Alan Lichtman was seen saying “I don’t get it” in a six-hour-long YouTube livestream with his son Sam as Donald Trump edged closer to victory. “This is the first moment of the night where I’ve lost a little bit of hope,” Sam Lichtman said after the American network called Pennsylvania a battleground for Trump.
Mr. Lichtman was clearly tired, stressed and frustrated. “It’s good that I don’t have anything to do tomorrow. And I’m not doing any interviews,” he said. “Democracy is gone,” he said, holding his head.
“Once democracy is gone, it is almost impossible to get it back. The path to recovery is for dictators to lose the war.”
On this, Sam Lichtman expressed hope that Trump would complete his term and “we will never have to deal with him again.” I can’t wrap my mind around how so many people can ignore all the work he’s done in 2020.
Mr Lichtman called Trump “too lazy” to govern.
“Democracy is precious, but like all precious things, it can be destroyed. And usually gets destroyed from within. And during the 21st century, democracy has declined everywhere around the world, and America now lags behind. But never lose hope. Never stop trying. Never stop trying, especially you young people,” Mr. Lichtman said before signing off. Mr. Lichtman, a historian, author and a rare political forecaster with a track record of election predictions, predicted that Kamala Harris would be America’s first female president.
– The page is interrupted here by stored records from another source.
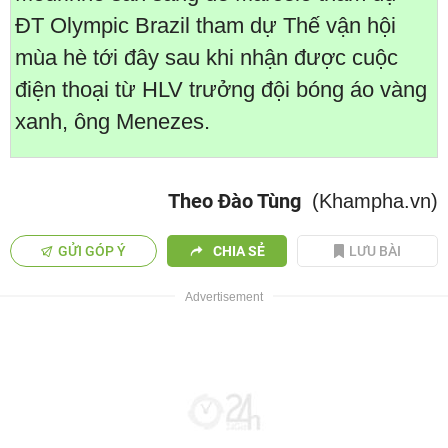
ĐT Olympic Brazil tham dự Thế vận hội
mùa hè tới đây sau khi nhận được cuộc
điện thoại từ HLV trưởng đội bóng áo vàng
xanh, ông Menezes.
Theo Đào Tùng
(Khampha.vn)
GỬI GÓP Ý
CHIA SẺ
LƯU BÀI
“Set them (opinion polls) on fire,” Mr Lichtman told NDTV. “Yes, we’re going to have Kamala Harris, a trailblazing new president, the first female president and the first president of mixed African and Asian descent. It’s kind of a foreshadowing of where America is going. We’re rapidly becoming the majority—my Like old white people in a minority country, we’re on the decline,” Mr. Lichtman said.
Mr. Lichtman’s predictive model focuses on historical patterns, rejecting the idea that polls, campaign strategies, or even election demographics alone can determine the outcome. In 1981, he developed the 13 “Keys to the White House” system, which recognizes that governance, not campaign strategy, decides American elections. Their models have correctly predicted the winner of every election since 1984, including some when their findings were contrary to popular sentiment.